3.2. Temperature and Density Dependence of Density Fluctuation

The pressure isotherms for water against the molar volume for different temperatures are plotted in Figure 6. The temperature range plotted (565 to 660 K) was chosen to be close to the critical point. From the figure, one can determine the critical point as the density ${\rho }_{\mathrm{c}}=0.127$ g cm⁻³ and the temperature $T_{\mathrm{c}}=644$ K, which is in qualitative agreement with the experimental observation.

In Figure 7, the density fluctuation of water is plotted as a function of the density and temperature. One can see a maximum at the critical point, at the density of 0.127 g cm⁻³ and the temperature of 644 K, corresponding to Figure 6. The red line connecting the maximum points in the figure corresponds to the “ridge” proposed by Nishikawa et al. introduced in the previous section [17].

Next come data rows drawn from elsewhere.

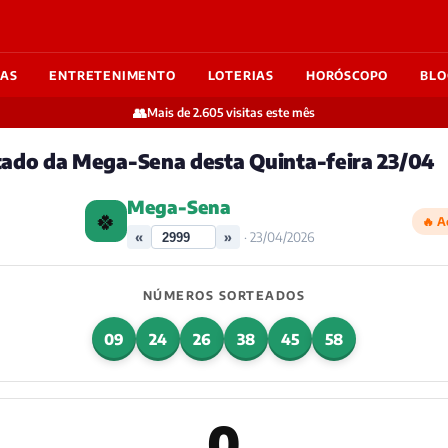
IAS
ENTRETENIMENTO
LOTERIAS
HORÓSCOPO
BLO
👥
Mais de 2.605 visitas este mês
tado da Mega-Sena desta Quinta-feira 23/04
Mega-Sena
🍀
🔥 A
«
»
· 23/04/2026
NÚMEROS SORTEADOS
09
24
26
38
45
58
0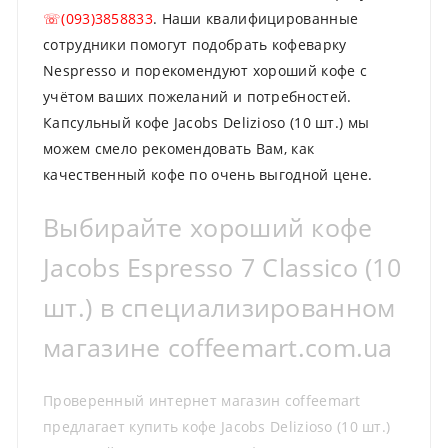
☏(093)3858833
. Наши квалифицированные
сотрудники помогут подобрать кофеварку
Nespresso и порекомендуют хороший кофе с
учётом ваших пожеланий и потребностей.
Капсульный кофе Jacobs Delizioso (10 шт.) мы
можем смело рекомендовать Вам, как
качественный кофе по очень выгодной цене.
Выбирайте хороший кофе
Jacobs Espresso 7 Classico (10
шт.) в специализированном
магазине coffeemart.com.ua
Проверенный интернет магазин coffeemart
предлагает купить кофе Jacobs Delizioso (10 шт.)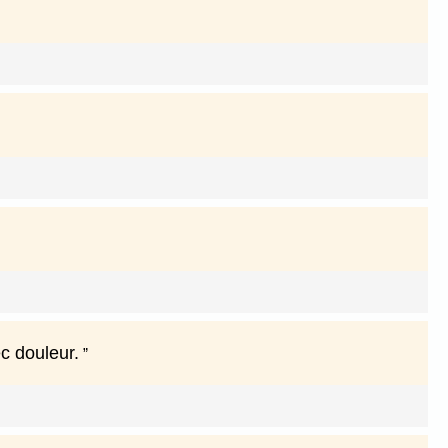
c douleur.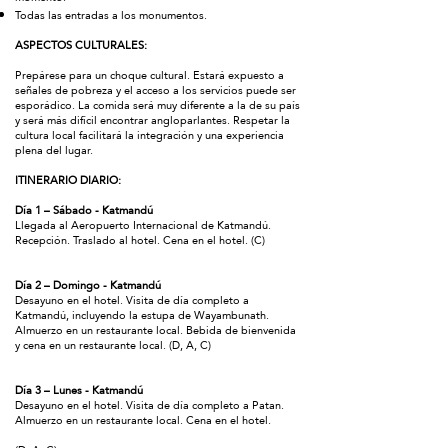
Todas las entradas a los monumentos.
ASPECTOS CULTURALES:
Prepárese para un choque cultural. Estará expuesto a
señales de pobreza y el acceso a los servicios puede ser
esporádico. La comida será muy diferente a la de su país
y será más difícil encontrar angloparlantes. Respetar la
cultura local facilitará la integración y una experiencia
plena del lugar.
ITINERARIO DIARIO:
Día 1 – Sábado - Katmandú
Llegada al Aeropuerto Internacional de Katmandú.
Recepción. Traslado al hotel. Cena en el hotel. (C)
Día 2 – Domingo - Katmandú
Desayuno en el hotel. Visita de día completo a
Katmandú, incluyendo la estupa de Wayambunath.
Almuerzo en un restaurante local. Bebida de bienvenida
y cena en un restaurante local. (D, A, C)
Día 3 – Lunes - Katmandú
Desayuno en el hotel. Visita de día completo a Patan.
Almuerzo en un restaurante local. Cena en el hotel.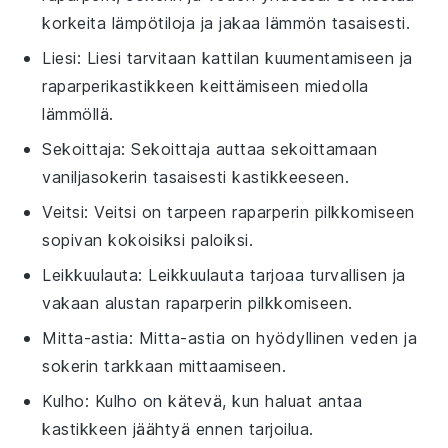
korkeita lämpötiloja ja jakaa lämmön tasaisesti.
Liesi
: Liesi tarvitaan kattilan kuumentamiseen ja
raparperikastikkeen keittämiseen miedolla
lämmöllä.
Sekoittaja
: Sekoittaja auttaa sekoittamaan
vaniljasokerin tasaisesti kastikkeeseen.
Veitsi
: Veitsi on tarpeen raparperin pilkkomiseen
sopivan kokoisiksi paloiksi.
Leikkuulauta
: Leikkuulauta tarjoaa turvallisen ja
vakaan alustan raparperin pilkkomiseen.
Mitta-astia
: Mitta-astia on hyödyllinen veden ja
sokerin tarkkaan mittaamiseen.
Kulho
: Kulho on kätevä, kun haluat antaa
kastikkeen jäähtyä ennen tarjoilua.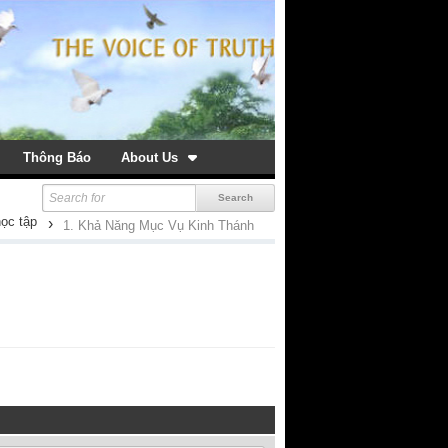
Thông Báo
About Us
học tập
›
1. Khả Năng Mục Vụ Kinh Thánh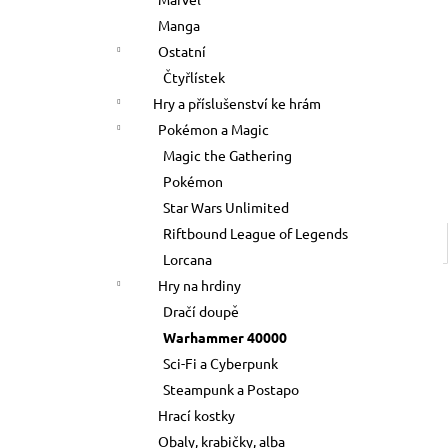
500 Kč
l
Manga
Ostatní
Čtyřlístek
Hry a příslušenství ke hrám
Pokémon a Magic
Magic the Gathering
Pokémon
Star Wars Unlimited
Riftbound League of Legends
Lorcana
Hry na hrdiny
Dračí doupě
Warhammer 40000
Sci-Fi a Cyberpunk
Steampunk a Postapo
Hrací kostky
Obaly, krabičky, alba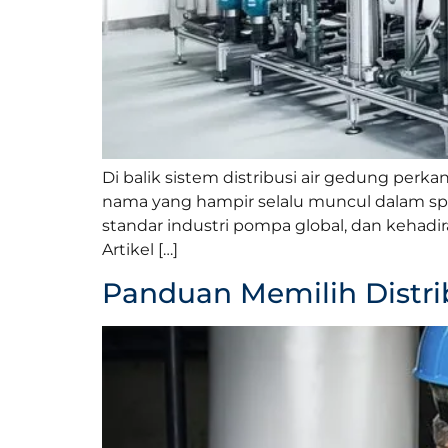
Di balik sistem distribusi air gedung perkan
nama yang hampir selalu muncul dalam spes
standar industri pompa global, dan kehadi
Artikel […]
Panduan Memilih Distri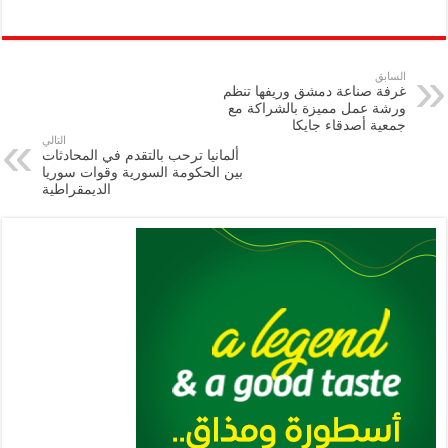
h
m
le
h
ri
wi
ac
o
ar
ai
gr
at
nt
tt
eb
p
e
l
a
s
er
oo
y
السابق
غرفة صناعة دمشق وريفها تنظم
m
A
k
Li
ورشة عمل مميزة بالشراكة مع
جمعية أصدقاء جايكا
p
n
التالي
ألمانيا ترحب بالتقدم في المحادثات
p
k
بين الحكومة السورية وقوات سوريا
الديمقراطية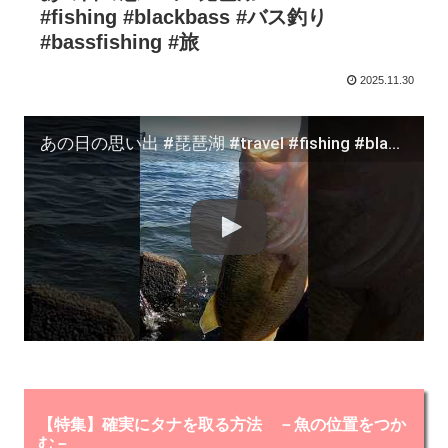
#fishing #blackbass #バス釣り
#bassfishing #旅
2025.11.30
あの日の思い出 #琵琶湖 #travel #fishing #blackbass #バス釣り #bassfishing #旅
【特集】確実にタナを取る方法 －魚の位置をつか
む－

3.3. Fluid Structure around the Ridge

Because the density fluctuation takes its maximum value along the ridge, there are states of different densities on both sides of the ridge with the same density fluctuation and temperature. As discussed in the previous section, Nishikawa et al. argued that these points have a liquid-like structure on the high-density side and a gas-like structure on the low-density side. To elucidate this argument at the molecular level, the RDFs have been considered.

Figure 8a shows the RDFs for several densities at 644 K. Here, the distributions at different densities for the same density fluctuation were compared. From this figure, it can be seen that different liquid structures are observed for the same density fluctuation.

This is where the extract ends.